Does she have few friends? Typical ADHD.

She has her own business but constant and I mean constant! Issues with staff, some even taking legal action

Oh and yes menopausal

OP posts:
Nearly50omg · 03/02/2026 13:53

ADHD meds when you have autism too can actually make the autism symptoms worse - sounds like this is what is happening with your friend. The meds are making her worse not better and she needs to be told bluntly this and also how she is coming across to people as she may not realise

Francestein · 04/02/2026 02:41

She could be ND, OR she could just be a combative, nasty person.

Paramaribo2025 · 04/02/2026 03:31

Travelfairy · 03/02/2026 13:23

She has her own business but constant and I mean constant! Issues with staff, some even taking legal action

Oh and yes menopausal

Edited

Yeah they're always falling out with people.

One ADHDer that I know is in trouble at work. Again. Some of her colleagues have complained about her. Her employers will not renew her contract.
She'll be job hopping once more, in a few months.

AuntiePat21 · 04/02/2026 03:42

If I find myself having to explain or justify myself to someone I consider it a red flag. I think your friend was on a power trip.
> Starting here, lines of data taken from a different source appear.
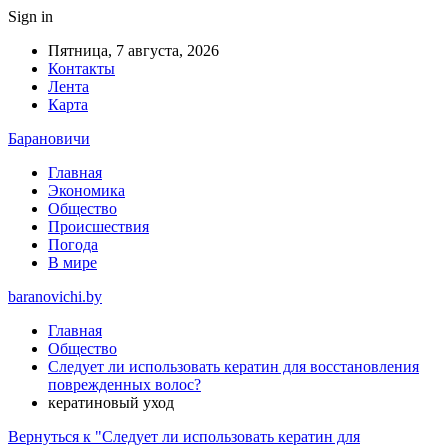
Sign in
Пятница, 7 августа, 2026
Контакты
Лента
Карта
Барановичи
Главная
Экономика
Общество
Происшествия
Погода
В мире
baranovichi.by
Главная
Общество
Cледует ли использовать кератин для восстановления
поврежденных волос?
кератиновый уход
Вернуться к "Cледует ли использовать кератин для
Shitmonger · 04/02/2026 05:20

Travelfairy · 02/02/2026 22:49

Possibly that too! She did say she is on ADHD meds, maybe they are not agreeing with her

It sounds like her dosage is too high and it’s making her too intense and hyperfocused, which can be very uncomfortable for people on the receiving end.
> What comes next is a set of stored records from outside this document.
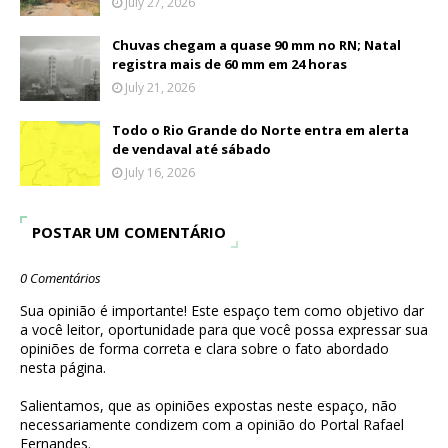
July 27, 2026
Chuvas chegam a quase 90 mm no RN; Natal
registra mais de 60 mm em 24 horas
July 21, 2026
Todo o Rio Grande do Norte entra em alerta
de vendaval até sábado
July 16, 2026
POSTAR UM COMENTÁRIO
0 Comentários
Sua opinião é importante! Este espaço tem como objetivo dar
a você leitor, oportunidade para que você possa expressar sua
opiniões de forma correta e clara sobre o fato abordado
nesta página.
Salientamos, que as opiniões expostas neste espaço, não
necessariamente condizem com a opinião do Portal Rafael
Fernandes.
Illegally18 · 04/02/2026 18:25

NuffSaidSam · 02/02/2026 22:43

Maybe she is manic.

And you're going to ditch a her because of that...what does that say about you?

Well, what does it say about her?

NuffSaidSam · 05/02/2026 07:51

Illegally18 · 04/02/2026 18:25

Well, what does it say about her?

I think that's for the OP to think about really.

3luckystars · 05/02/2026 07:54

I do know people like this but I keep away from them!!!

Illegally18 · 05/02/2026 14:05

NuffSaidSam · 05/02/2026 07:51

I think that's for the OP to think about really.

I think the OP can work out 'what it says about her' for herself.

NuffSaidSam · 05/02/2026 14:24

Illegally18 · 05/02/2026 14:05

I think the OP can work out 'what it says about her' for herself.

Exactly. One for the OP to think about. Not for us to say what we think.